**What is needed**
All the lines below should appear again unchanged, though their pictures should not.
▼
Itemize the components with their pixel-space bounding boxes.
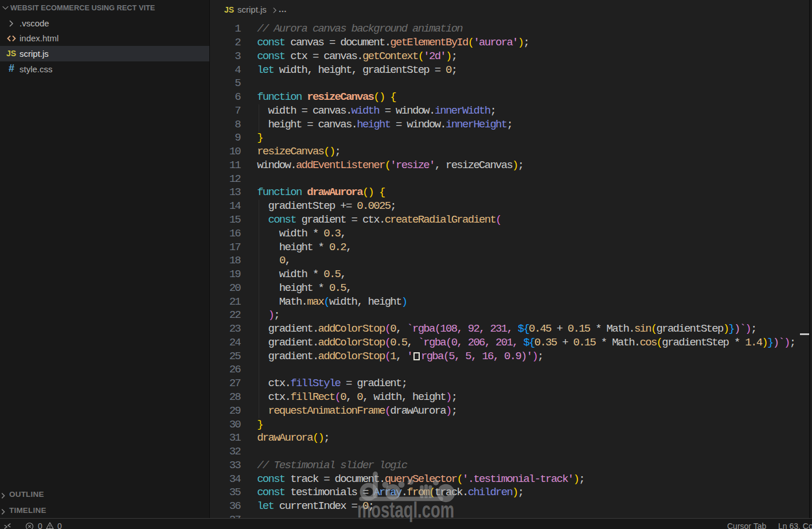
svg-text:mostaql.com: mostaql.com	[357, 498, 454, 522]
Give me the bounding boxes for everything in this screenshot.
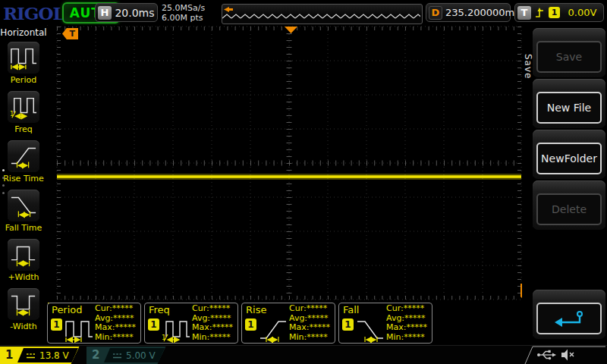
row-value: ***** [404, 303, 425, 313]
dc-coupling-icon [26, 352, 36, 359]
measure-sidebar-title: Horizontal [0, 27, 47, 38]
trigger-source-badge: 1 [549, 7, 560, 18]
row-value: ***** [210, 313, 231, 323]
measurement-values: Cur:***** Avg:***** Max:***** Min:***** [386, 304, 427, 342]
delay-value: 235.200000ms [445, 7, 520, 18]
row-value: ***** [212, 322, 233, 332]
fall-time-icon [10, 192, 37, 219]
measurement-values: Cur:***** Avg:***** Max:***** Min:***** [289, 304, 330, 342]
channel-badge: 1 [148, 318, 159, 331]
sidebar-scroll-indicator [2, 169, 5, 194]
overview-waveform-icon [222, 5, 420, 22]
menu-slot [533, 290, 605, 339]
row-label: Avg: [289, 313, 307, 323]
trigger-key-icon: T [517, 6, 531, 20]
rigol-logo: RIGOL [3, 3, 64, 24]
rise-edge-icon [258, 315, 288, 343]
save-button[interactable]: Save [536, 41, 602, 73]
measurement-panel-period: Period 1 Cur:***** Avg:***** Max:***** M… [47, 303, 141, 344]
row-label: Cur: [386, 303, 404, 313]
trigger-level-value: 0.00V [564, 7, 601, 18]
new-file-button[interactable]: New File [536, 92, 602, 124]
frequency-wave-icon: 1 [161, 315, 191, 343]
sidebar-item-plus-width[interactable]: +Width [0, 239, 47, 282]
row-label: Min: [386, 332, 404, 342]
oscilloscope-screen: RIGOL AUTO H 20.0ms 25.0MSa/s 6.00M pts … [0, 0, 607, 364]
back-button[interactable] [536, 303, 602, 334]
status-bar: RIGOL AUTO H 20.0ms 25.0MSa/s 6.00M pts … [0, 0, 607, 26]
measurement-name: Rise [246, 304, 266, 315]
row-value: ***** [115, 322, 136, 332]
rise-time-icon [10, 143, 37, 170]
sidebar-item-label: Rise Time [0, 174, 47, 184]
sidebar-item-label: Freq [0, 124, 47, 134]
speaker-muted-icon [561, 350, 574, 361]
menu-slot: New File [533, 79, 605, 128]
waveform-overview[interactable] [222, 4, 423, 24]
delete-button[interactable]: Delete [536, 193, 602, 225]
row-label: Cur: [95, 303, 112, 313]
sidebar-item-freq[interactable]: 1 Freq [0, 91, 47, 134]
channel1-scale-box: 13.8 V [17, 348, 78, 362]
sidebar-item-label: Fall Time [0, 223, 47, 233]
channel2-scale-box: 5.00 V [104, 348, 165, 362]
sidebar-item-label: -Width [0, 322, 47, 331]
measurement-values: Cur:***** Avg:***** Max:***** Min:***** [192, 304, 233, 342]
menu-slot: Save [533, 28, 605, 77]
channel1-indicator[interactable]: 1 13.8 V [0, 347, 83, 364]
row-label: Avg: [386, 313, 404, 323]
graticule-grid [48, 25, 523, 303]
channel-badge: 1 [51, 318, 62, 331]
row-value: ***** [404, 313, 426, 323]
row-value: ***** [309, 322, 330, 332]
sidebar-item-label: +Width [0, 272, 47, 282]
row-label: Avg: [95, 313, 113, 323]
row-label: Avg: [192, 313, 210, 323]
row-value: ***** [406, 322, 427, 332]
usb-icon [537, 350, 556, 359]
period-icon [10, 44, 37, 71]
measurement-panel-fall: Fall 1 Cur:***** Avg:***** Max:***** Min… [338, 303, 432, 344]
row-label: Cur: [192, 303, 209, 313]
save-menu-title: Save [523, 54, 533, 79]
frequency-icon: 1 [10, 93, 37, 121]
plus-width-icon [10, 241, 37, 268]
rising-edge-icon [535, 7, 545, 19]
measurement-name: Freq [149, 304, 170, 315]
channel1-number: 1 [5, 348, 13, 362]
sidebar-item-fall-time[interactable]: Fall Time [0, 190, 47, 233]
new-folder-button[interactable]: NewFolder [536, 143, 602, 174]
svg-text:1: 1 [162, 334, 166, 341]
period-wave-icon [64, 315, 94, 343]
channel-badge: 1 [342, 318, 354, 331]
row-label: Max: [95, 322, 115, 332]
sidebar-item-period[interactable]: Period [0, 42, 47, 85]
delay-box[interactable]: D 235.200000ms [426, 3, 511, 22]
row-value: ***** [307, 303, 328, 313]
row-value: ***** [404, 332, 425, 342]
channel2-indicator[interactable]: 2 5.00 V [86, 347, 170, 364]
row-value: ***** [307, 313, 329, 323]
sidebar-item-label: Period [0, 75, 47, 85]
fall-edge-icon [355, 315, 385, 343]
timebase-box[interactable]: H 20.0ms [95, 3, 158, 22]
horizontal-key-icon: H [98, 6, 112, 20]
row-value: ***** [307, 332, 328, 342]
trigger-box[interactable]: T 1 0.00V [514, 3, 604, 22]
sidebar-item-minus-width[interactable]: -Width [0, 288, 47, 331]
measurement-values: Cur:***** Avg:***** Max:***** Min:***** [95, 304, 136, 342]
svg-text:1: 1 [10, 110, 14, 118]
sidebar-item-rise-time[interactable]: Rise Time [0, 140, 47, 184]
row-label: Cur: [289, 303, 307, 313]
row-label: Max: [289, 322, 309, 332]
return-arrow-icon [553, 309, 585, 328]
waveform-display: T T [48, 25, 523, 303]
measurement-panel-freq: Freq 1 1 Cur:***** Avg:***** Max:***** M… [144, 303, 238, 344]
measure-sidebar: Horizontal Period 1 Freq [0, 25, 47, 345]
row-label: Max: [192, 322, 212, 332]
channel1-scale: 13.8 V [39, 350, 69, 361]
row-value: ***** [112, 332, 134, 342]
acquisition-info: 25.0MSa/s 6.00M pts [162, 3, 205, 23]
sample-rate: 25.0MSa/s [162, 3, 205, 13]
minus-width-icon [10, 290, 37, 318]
▲
**Output of the task**
Itemize the components with their pixel-space bounding boxes.
svg-text:mostaql.com: mostaql.com	[357, 498, 454, 522]
Give me the bounding boxes for everything in this screenshot.
row-value: ***** [404, 303, 425, 313]
dc-coupling-icon [26, 352, 36, 359]
measure-sidebar-title: Horizontal [0, 27, 47, 38]
trigger-source-badge: 1 [549, 7, 560, 18]
row-value: ***** [210, 313, 231, 323]
measurement-values: Cur:***** Avg:***** Max:***** Min:***** [386, 304, 427, 342]
delay-value: 235.200000ms [445, 7, 520, 18]
row-value: ***** [212, 322, 233, 332]
fall-time-icon [10, 192, 37, 219]
measurement-values: Cur:***** Avg:***** Max:***** Min:***** [289, 304, 330, 342]
channel-badge: 1 [148, 318, 159, 331]
sidebar-scroll-indicator [2, 169, 5, 194]
overview-waveform-icon [222, 5, 420, 22]
menu-slot [533, 290, 605, 339]
row-label: Avg: [289, 313, 307, 323]
trigger-key-icon: T [517, 6, 531, 20]
rigol-logo: RIGOL [3, 3, 64, 24]
rise-edge-icon [258, 315, 288, 343]
save-button[interactable]: Save [536, 41, 602, 73]
measurement-panel-period: Period 1 Cur:***** Avg:***** Max:***** M… [47, 303, 141, 344]
row-label: Cur: [386, 303, 404, 313]
trigger-level-value: 0.00V [564, 7, 601, 18]
new-file-button[interactable]: New File [536, 92, 602, 124]
frequency-wave-icon: 1 [161, 315, 191, 343]
sidebar-item-plus-width[interactable]: +Width [0, 239, 47, 282]
row-label: Min: [386, 332, 404, 342]
oscilloscope-screen: RIGOL AUTO H 20.0ms 25.0MSa/s 6.00M pts … [0, 0, 607, 364]
back-button[interactable] [536, 303, 602, 334]
status-bar: RIGOL AUTO H 20.0ms 25.0MSa/s 6.00M pts … [0, 0, 607, 26]
measurement-name: Rise [246, 304, 266, 315]
row-value: ***** [115, 322, 136, 332]
rise-time-icon [10, 143, 37, 170]
sidebar-item-label: Rise Time [0, 174, 47, 184]
sidebar-item-label: Freq [0, 124, 47, 134]
speaker-muted-icon [561, 350, 574, 361]
menu-slot: New File [533, 79, 605, 128]
waveform-overview[interactable] [222, 4, 423, 24]
delete-button[interactable]: Delete [536, 193, 602, 225]
row-label: Cur: [95, 303, 112, 313]
sidebar-item-freq[interactable]: 1 Freq [0, 91, 47, 134]
channel1-scale-box: 13.8 V [17, 348, 78, 362]
sidebar-item-label: Fall Time [0, 223, 47, 233]
channel2-scale-box: 5.00 V [104, 348, 165, 362]
sidebar-item-label: -Width [0, 322, 47, 331]
measurement-values: Cur:***** Avg:***** Max:***** Min:***** [192, 304, 233, 342]
menu-slot: Save [533, 28, 605, 77]
channel1-indicator[interactable]: 1 13.8 V [0, 347, 83, 364]
row-label: Avg: [386, 313, 404, 323]
graticule-grid [48, 25, 523, 303]
channel-badge: 1 [51, 318, 62, 331]
row-value: ***** [404, 313, 426, 323]
row-value: ***** [309, 322, 330, 332]
sidebar-item-label: +Width [0, 272, 47, 282]
row-label: Avg: [95, 313, 113, 323]
row-label: Avg: [192, 313, 210, 323]
row-value: ***** [406, 322, 427, 332]
usb-icon [537, 350, 556, 359]
period-icon [10, 44, 37, 71]
measurement-panel-fall: Fall 1 Cur:***** Avg:***** Max:***** Min… [338, 303, 432, 344]
row-label: Cur: [192, 303, 209, 313]
save-menu-title: Save [523, 54, 533, 79]
frequency-icon: 1 [10, 93, 37, 121]
plus-width-icon [10, 241, 37, 268]
rising-edge-icon [535, 7, 545, 19]
measurement-name: Freq [149, 304, 170, 315]
channel1-number: 1 [5, 348, 13, 362]
sidebar-item-fall-time[interactable]: Fall Time [0, 190, 47, 233]
new-folder-button[interactable]: NewFolder [536, 143, 602, 174]
svg-text:1: 1 [162, 334, 166, 341]
period-wave-icon [64, 315, 94, 343]
channel-badge: 1 [342, 318, 354, 331]
row-label: Max: [95, 322, 115, 332]
sidebar-item-period[interactable]: Period [0, 42, 47, 85]
delay-box[interactable]: D 235.200000ms [426, 3, 511, 22]
row-value: ***** [307, 303, 328, 313]
row-value: ***** [404, 332, 425, 342]
channel2-indicator[interactable]: 2 5.00 V [86, 347, 170, 364]
row-value: ***** [307, 313, 329, 323]
sidebar-item-label: Period [0, 75, 47, 85]
fall-edge-icon [355, 315, 385, 343]
timebase-box[interactable]: H 20.0ms [95, 3, 158, 22]
horizontal-key-icon: H [98, 6, 112, 20]
row-value: ***** [307, 332, 328, 342]
trigger-box[interactable]: T 1 0.00V [514, 3, 604, 22]
sidebar-item-minus-width[interactable]: -Width [0, 288, 47, 331]
measurement-values: Cur:***** Avg:***** Max:***** Min:***** [95, 304, 136, 342]
svg-text:1: 1 [10, 110, 14, 118]
sidebar-item-rise-time[interactable]: Rise Time [0, 140, 47, 184]
row-label: Cur: [289, 303, 307, 313]
row-label: Max: [289, 322, 309, 332]
return-arrow-icon [553, 309, 585, 328]
waveform-display: T T [48, 25, 523, 303]
measurement-panel-freq: Freq 1 1 Cur:***** Avg:***** Max:***** M… [144, 303, 238, 344]
measure-sidebar: Horizontal Period 1 Freq [0, 25, 47, 345]
row-label: Max: [192, 322, 212, 332]
channel1-scale: 13.8 V [39, 350, 69, 361]
row-value: ***** [112, 332, 134, 342]
acquisition-info: 25.0MSa/s 6.00M pts [162, 3, 205, 23]
sample-rate: 25.0MSa/s [162, 3, 205, 13]
minus-width-icon [10, 290, 37, 318]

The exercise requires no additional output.